Stored dataset items
——————————
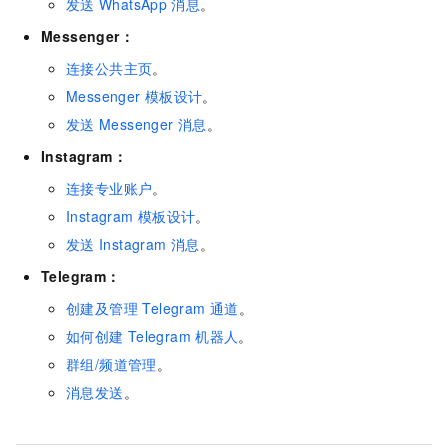
发送
WhatsApp
消息
。
Messenger：
连接公共主页
。
Messenger
模板设计
。
发送
Messenger
消息
。
Instagram：
连接专业账户
。
Instagram
模板设计
。
发送
Instagram
消息
。
Telegram：
创建及管理 Telegram 通道
。
如何创建
Telegram
机器人
。
群组/频道管理
。
消息发送
。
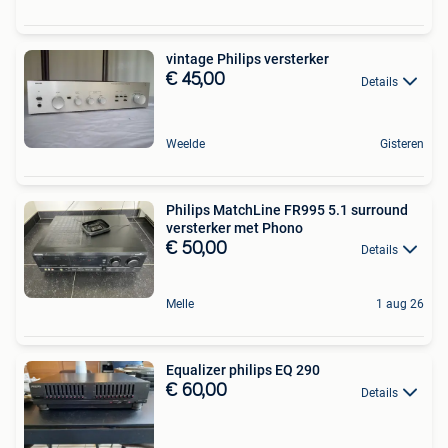
vintage Philips versterker
€ 45,00
Details
Weelde
Gisteren
Philips MatchLine FR995 5.1 surround
versterker met Phono
€ 50,00
Details
Melle
1 aug 26
Equalizer philips EQ 290
€ 60,00
Details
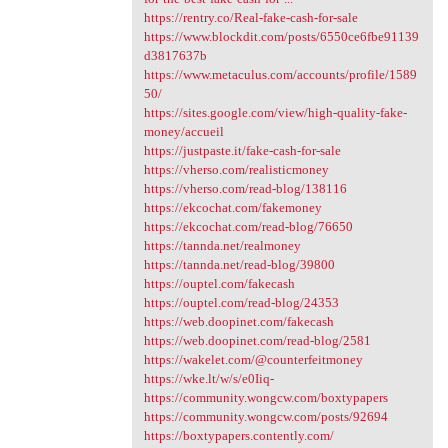
https://rentry.co/Real-fake-cash-for-sale
https://www.blockdit.com/posts/6550ce6fbe91139
d3817637b
https://www.metaculus.com/accounts/profile/1589
50/
https://sites.google.com/view/high-quality-fake-
money/accueil
https://justpaste.it/fake-cash-for-sale
https://vherso.com/realisticmoney
https://vherso.com/read-blog/138116
https://ekcochat.com/fakemoney
https://ekcochat.com/read-blog/76650
https://tannda.net/realmoney
https://tannda.net/read-blog/39800
https://ouptel.com/fakecash
https://ouptel.com/read-blog/24353
https://web.doopinet.com/fakecash
https://web.doopinet.com/read-blog/2581
https://wakelet.com/@counterfeitmoney
https://wke.lt/w/s/e0Iiq-
https://community.wongcw.com/boxtypapers
https://community.wongcw.com/posts/92694
https://boxtypapers.contently.com/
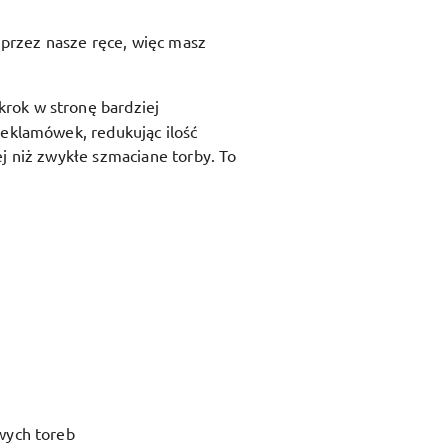
przez nasze ręce, więc masz
krok w stronę bardziej
reklamówek, redukując ilość
j niż zwykłe szmaciane torby. To
wych toreb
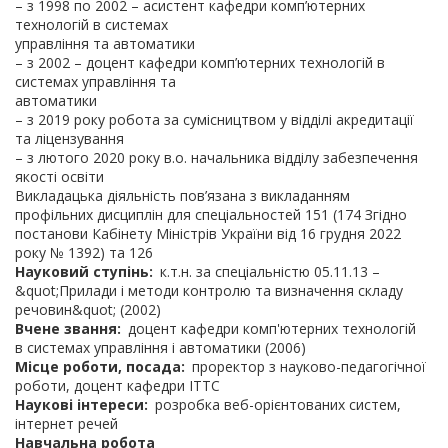
– з 1998 по 2002 – асистент кафедри комп’ютерних
технологій в системах
управління та автоматики
– з 2002 – доцент кафедри комп’ютерних технологій в
системах управління та
автоматики
– з 2019 року робота за сумісництвом у відділі акредитації
та ліцензування
– з лютого 2020 року в.о. начальника відділу забезпечення
якості освіти
Викладацька діяльність пов’язана з викладанням
профільних дисциплін для спеціальностей 151 (174 Згідно
постанови Кабінету Міністрів України від 16 грудня 2022
року № 1392) та 126
Науковий ступінь
к.т.н. за спеціальністю 05.11.13 –
&quot;Прилади і методи контролю та визначення складу
речовин&quot; (2002)
Вчене звання
доцент кафедри комп'ютерних технологій
в системах управління і автоматики (2006)
Місце роботи, посада
проректор з науково-педагогічної
роботи, доцент кафедри ІТТС
Наукові інтереси
розробка веб-орієнтованих систем,
інтернет речей
Навчальна робота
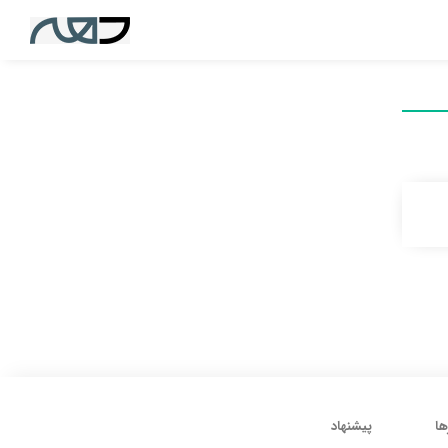
ها
پیشنهاد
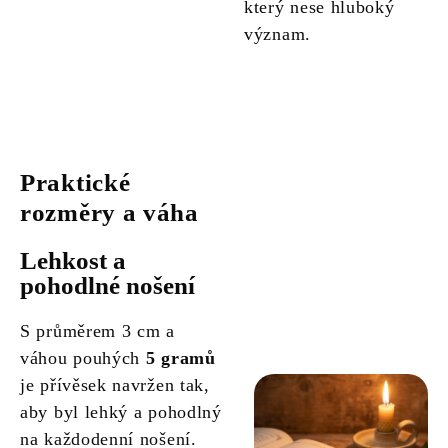
který nese hluboký
význam.
Praktické
rozměry a váha
Lehkost a
pohodlné nošení
S průměrem 3 cm a
váhou pouhých
5 gramů
je přívěsek navržen tak,
aby byl lehký a pohodlný
na každodenní nošení.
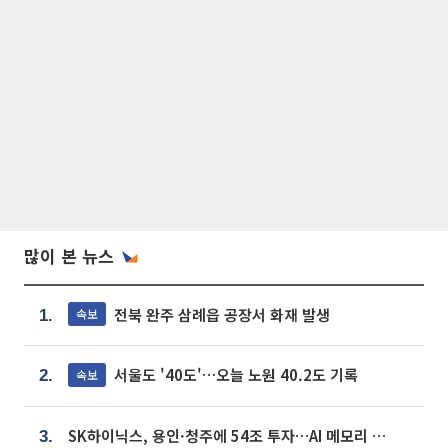
많이 본 뉴스
전북 완주 삼례읍 공장서 화재 발생
속보
1.
서울도 '40도'…오늘 노원 40.2도 기록
속보
2.
SK하이닉스, 용인·청주에 54조 투자…AI 메모리 생산기지 키운다
3.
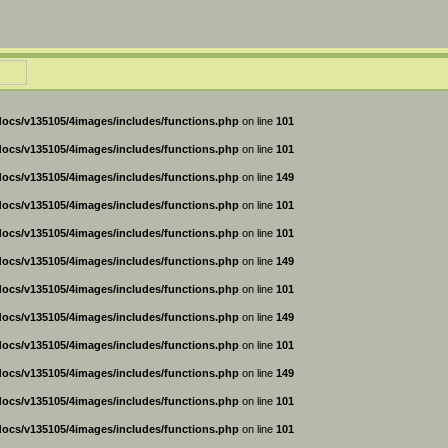
ocs/v135105/4images/includes/functions.php
on line
101
ocs/v135105/4images/includes/functions.php
on line
101
ocs/v135105/4images/includes/functions.php
on line
149
ocs/v135105/4images/includes/functions.php
on line
101
ocs/v135105/4images/includes/functions.php
on line
101
ocs/v135105/4images/includes/functions.php
on line
149
ocs/v135105/4images/includes/functions.php
on line
101
ocs/v135105/4images/includes/functions.php
on line
149
ocs/v135105/4images/includes/functions.php
on line
101
ocs/v135105/4images/includes/functions.php
on line
149
ocs/v135105/4images/includes/functions.php
on line
101
ocs/v135105/4images/includes/functions.php
on line
101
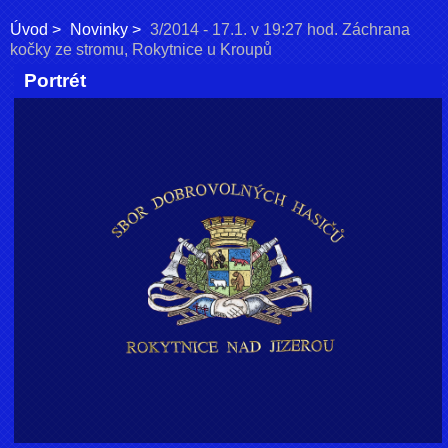
Úvod
Novinky
3/2014 - 17.1. v 19:27 hod. Záchrana
kočky ze stromu, Rokytnice u Kroupů
Portrét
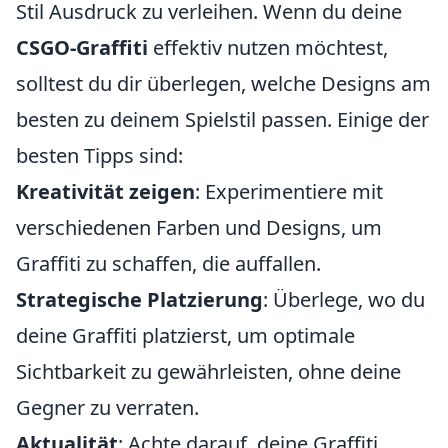
Stil Ausdruck zu verleihen. Wenn du deine
CSGO-Graffiti
effektiv nutzen möchtest,
solltest du dir überlegen, welche Designs am
besten zu deinem Spielstil passen. Einige der
besten Tipps sind:
Kreativität zeigen
: Experimentiere mit
verschiedenen Farben und Designs, um
Graffiti zu schaffen, die auffallen.
Strategische Platzierung
: Überlege, wo du
deine Graffiti platzierst, um optimale
Sichtbarkeit zu gewährleisten, ohne deine
Gegner zu verraten.
Aktualität
: Achte darauf, deine Graffiti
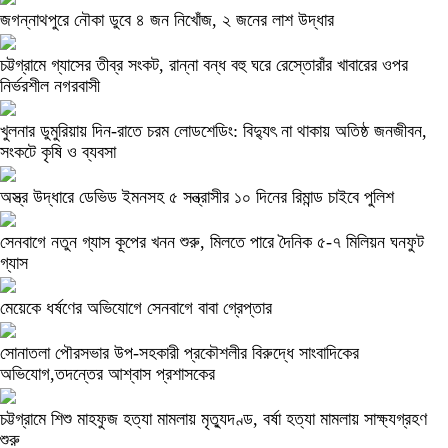
জগন্নাথপুরে নৌকা ডুবে ৪ জন নিখোঁজ, ২ জনের লাশ উদ্ধার
চট্টগ্রামে গ্যাসের তীব্র সংকট, রান্না বন্ধ বহু ঘরে রেস্তোরাঁর খাবারের ওপর
নির্ভরশীল নগরবাসী
খুলনার ডুমুরিয়ায় দিন-রাতে চরম লোডশেডিং: বিদ্যুৎ না থাকায় অতিষ্ঠ জনজীবন,
সংকটে কৃষি ও ব্যবসা
অস্ত্র উদ্ধারে ডেভিড ইমনসহ ৫ সন্ত্রাসীর ১০ দিনের রিমান্ড চাইবে পুলিশ
সেনবাগে নতুন গ্যাস কূপের খনন শুরু, মিলতে পারে দৈনিক ৫-৭ মিলিয়ন ঘনফুট
গ্যাস
মেয়েকে ধর্ষণের অভিযোগে সেনবাগে বাবা গ্রেপ্তার
সোনাতলা পৌরসভার উপ-সহকারী প্রকৌশলীর বিরুদ্ধে সাংবাদিকের
অভিযোগ,তদন্তের আশ্বাস প্রশাসকের
চট্টগ্রামে শিশু মাহফুজ হত্যা মামলায় মৃত্যুদণ্ড, বর্ষা হত্যা মামলায় সাক্ষ্যগ্রহণ
শুরু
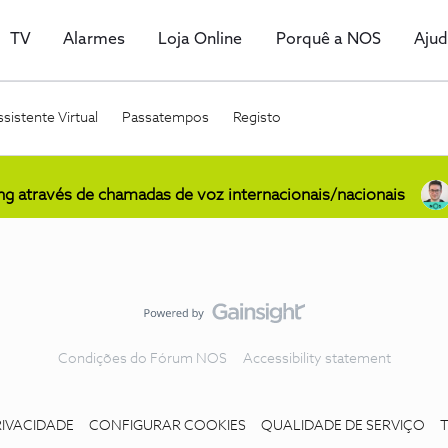
TV
Alarmes
Loja Online
Porquê a NOS
Aju
sistente Virtual
Passatempos
Registo
ing através de chamadas de voz internacionais/nacionais
Condições do Fórum NOS
Accessibility statement
RIVACIDADE
CONFIGURAR COOKIES
QUALIDADE DE SERVIÇO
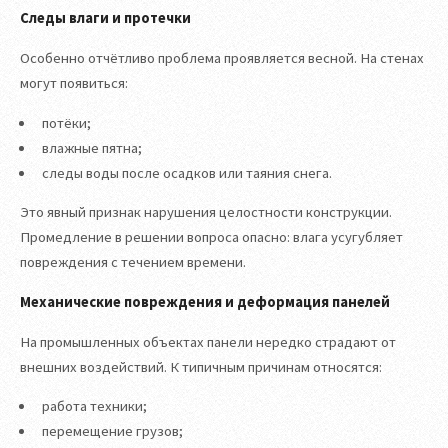
Следы влаги и протечки
Особенно отчётливо проблема проявляется весной. На стенах
могут появиться:
потёки;
влажные пятна;
следы воды после осадков или таяния снега.
Это явный признак нарушения целостности конструкции.
Промедление в решении вопроса опасно: влага усугубляет
повреждения с течением времени.
Механические повреждения и деформация панелей
На промышленных объектах панели нередко страдают от
внешних воздействий. К типичным причинам относятся:
работа техники;
перемещение грузов;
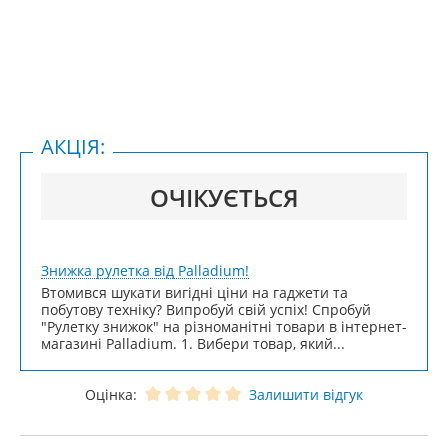
АКЦІЯ:
ОЧІКУЄТЬСЯ
Знижка рулетка від Palladium!
Втомився шукати вигідні ціни на гаджети та
побутову техніку? Випробуй свій успіх! Спробуй
"Рулетку знижок" на різноманітні товари в інтернет-
магазині Palladium. 1. Вибери товар, який...
Оцінка:
Залишити відгук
——————————
WORK TO COMPLETE
A single number is required: the count of lines in the entries that include the word "управління".

YOUR SOLUTION
3